Portable SR protein-dependent exon skipping events.
To approach SR protein-dependent exon skipping, we first examined potential cis-acting elements within alternative and flanking constitutive exons in the CaMKIIδ gene. Using the ESEfinder program (http://exon.cshl.edu/ESE), we identified multiple putative SR protein-responsive elements in each exon, particularly in the alternative exon 16, which appears to contain even stronger ESEs than the downstream constitutive exon 17 (Fig. 2A). Because ESE activities are well known to subject influence by the sequence context (11), we experimentally determined the relative strength of individual exons, and more importantly, tested whether the regulatory information on individual exons was transferable, by cloning each exon into a splicing reporter derived from the human β-globin gene (pDUP4), in which the inclusion of the internal exon is strictly dependent on a functional ESE (33) (Fig. 2B). The resulting chimeric constructs, which contained identical splicing signals in both upstream and downstream intronic regions, were individually transfected into wt MEFs, and their splicing patterns were analyzed by RT-PCR. Surprisingly, we detected full inclusion of exon 17, but no inclusion of exon 13, despite the fact that both of these exons are constitutively included in their native context. In comparison, we observed no, weak, and significant inclusion of exons 14, 15, and 16, respectively (Fig. 2C). As the inclusion of each test exon in the reporter altered the reading frame of the globin reporter, we examined the splicing pattern in the presence of the translational inhibitor cycloheximide and detected the same splicing pattern, indicating a lack of nonsense-mediated RNA decay (NMD) effects on the reporter system in transfected cells.
FIG. 2.
Exon strength analysis on a splicing reporter. (A) Identification of putative ESEs in the alternative and flanking constitutive exons of the CaMKIIδ gene based on the ESEfinder program. (B) The β-globin minigene (DUP4CX)-based reporter. Individual CaMKIIδ exons (exons 13 through 17) are flanked by the identical intronic splicing signals. Arrows indicate the primers for RT-PCR analysis. (C) Wild-type MEF lines were transfected by the chimeric β-globin minigenes, and the inclusion of each CaMKIIδ exon was analyzed by RT-PCR. (D) Binding levels of individual wt and mutant exons and an intron control with SRSF2 or SRSF1 were measured by UV cross-linking using MEF-derived nuclear extracts containing HA-tagged SR proteins. (E) The inclusion of individual CaMKIIδ exons induced by SR protein depletion.

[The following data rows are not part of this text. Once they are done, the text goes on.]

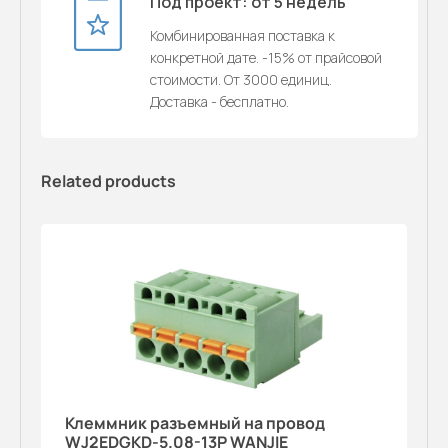
Под проект: от 5 недель
Комбинированная поставка к
конкретной дате. -15% от прайсовой
стоимости. От 3000 единиц.
Доставка - бесплатно.
Related products
Клеммник разъемный на провод
WJ2EDGKD-5.08-13P WANJIE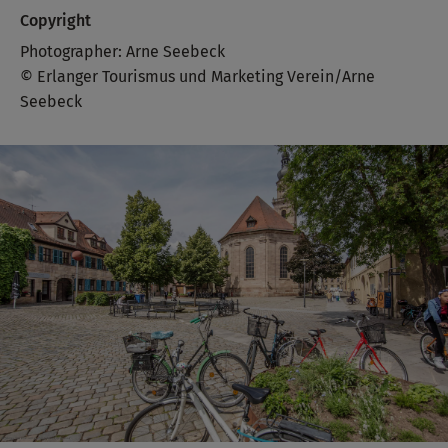
Copyright
Photographer: Arne Seebeck
© Erlanger Tourismus und Marketing Verein/Arne
Seebeck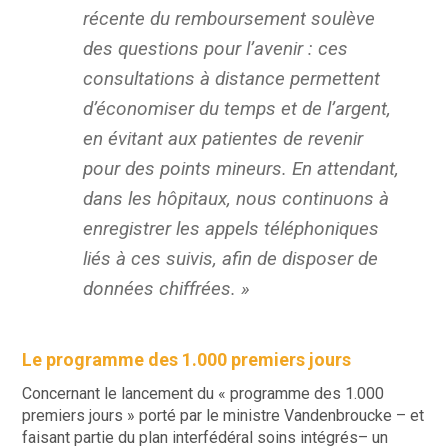
récente du remboursement soulève
des questions pour l’avenir : ces
consultations à distance permettent
d’économiser du temps et de l’argent,
en évitant aux patientes de revenir
pour des points mineurs. En attendant,
dans les hôpitaux, nous continuons à
enregistrer les appels téléphoniques
liés à ces suivis, afin de disposer de
données chiffrées. »
Le programme des 1.000 premiers jours
Concernant le lancement du « programme des 1.000
premiers jours » porté par le ministre Vandenbroucke – et
faisant partie du plan interfédéral soins intégrés– un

To determine whether this gradient in splicing strength is correlated with SR protein binding on individual exons, we performed UV cross-linking experiments with nuclear extracts prepared from conditional knockout MEFs in which exogenous SRSF2 and SRSF1 were each expressed as an HA-tagged fusion protein (Fig. 1B). Uniformly labeled exonic sequences were incubated under splicing conditions followed by UV-induced cross-linking and anti-HA immunoprecipitation. We found that only exon 17 was bound to a detectable level by both SRSF2 and SRSF1 (Fig. 2D), suggesting that ESEs in exon 17 are, indeed, much stronger than those in exon 13 through exon 16. The lack of detectable SRSF1 or SRSF2 protein binding to exon 16 suggests that either the binding assay was not sufficiently sensitive compared to the reporter assay or the splicing activity of the reporter might be due to other SR proteins.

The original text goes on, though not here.